═════ Exercise materials
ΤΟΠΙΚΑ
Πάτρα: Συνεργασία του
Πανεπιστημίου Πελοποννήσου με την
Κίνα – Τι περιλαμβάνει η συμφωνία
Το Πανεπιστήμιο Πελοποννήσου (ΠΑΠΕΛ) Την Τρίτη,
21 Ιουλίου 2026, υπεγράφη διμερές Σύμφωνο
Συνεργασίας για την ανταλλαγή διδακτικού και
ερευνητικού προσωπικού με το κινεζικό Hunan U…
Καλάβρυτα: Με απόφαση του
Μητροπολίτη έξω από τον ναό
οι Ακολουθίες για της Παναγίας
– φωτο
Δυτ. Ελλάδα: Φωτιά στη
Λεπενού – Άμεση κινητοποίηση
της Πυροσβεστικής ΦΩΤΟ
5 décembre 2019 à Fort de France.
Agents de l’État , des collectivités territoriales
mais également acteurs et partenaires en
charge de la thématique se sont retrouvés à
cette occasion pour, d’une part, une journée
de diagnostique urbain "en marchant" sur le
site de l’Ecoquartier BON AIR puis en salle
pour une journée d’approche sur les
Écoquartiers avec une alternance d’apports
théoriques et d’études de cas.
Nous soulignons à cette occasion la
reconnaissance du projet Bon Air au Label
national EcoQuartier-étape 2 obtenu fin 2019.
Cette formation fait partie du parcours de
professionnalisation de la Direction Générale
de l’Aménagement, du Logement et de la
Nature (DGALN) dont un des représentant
══════════
═════ Exercise materials
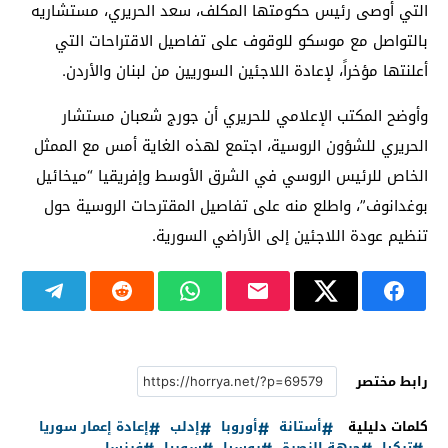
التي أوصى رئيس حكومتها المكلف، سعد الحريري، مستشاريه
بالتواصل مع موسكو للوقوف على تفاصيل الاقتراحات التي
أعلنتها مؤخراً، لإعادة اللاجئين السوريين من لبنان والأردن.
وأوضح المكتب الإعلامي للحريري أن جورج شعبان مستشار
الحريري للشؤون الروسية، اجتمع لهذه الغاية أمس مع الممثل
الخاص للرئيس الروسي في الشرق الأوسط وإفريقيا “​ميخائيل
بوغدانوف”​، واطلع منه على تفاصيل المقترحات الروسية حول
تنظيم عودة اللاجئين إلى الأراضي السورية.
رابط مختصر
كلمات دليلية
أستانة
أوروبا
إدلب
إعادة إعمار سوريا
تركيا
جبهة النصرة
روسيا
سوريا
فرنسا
══════════
═════ Exercise materials
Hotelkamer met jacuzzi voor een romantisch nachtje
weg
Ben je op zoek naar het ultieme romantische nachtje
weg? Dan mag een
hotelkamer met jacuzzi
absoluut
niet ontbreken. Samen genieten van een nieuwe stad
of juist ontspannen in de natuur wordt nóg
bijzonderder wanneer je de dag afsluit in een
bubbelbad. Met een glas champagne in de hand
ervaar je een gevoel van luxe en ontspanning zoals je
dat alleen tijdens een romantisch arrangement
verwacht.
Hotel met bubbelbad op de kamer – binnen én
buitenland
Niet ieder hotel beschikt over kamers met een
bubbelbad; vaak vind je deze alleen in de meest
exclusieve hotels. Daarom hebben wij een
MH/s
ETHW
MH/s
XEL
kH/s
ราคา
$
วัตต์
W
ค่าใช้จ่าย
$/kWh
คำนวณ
══════════
**Exercise instructions**
Would you print exactly, and only, the lines of the data above from the line with "professionnalisation de la Direction Générale" through the line with "Nature (DGALN) dont un des représentant", inclusive?

**Response to this exercise**
professionnalisation de la Direction Générale
de l’Aménagement, du Logement et de la
Nature (DGALN) dont un des représentant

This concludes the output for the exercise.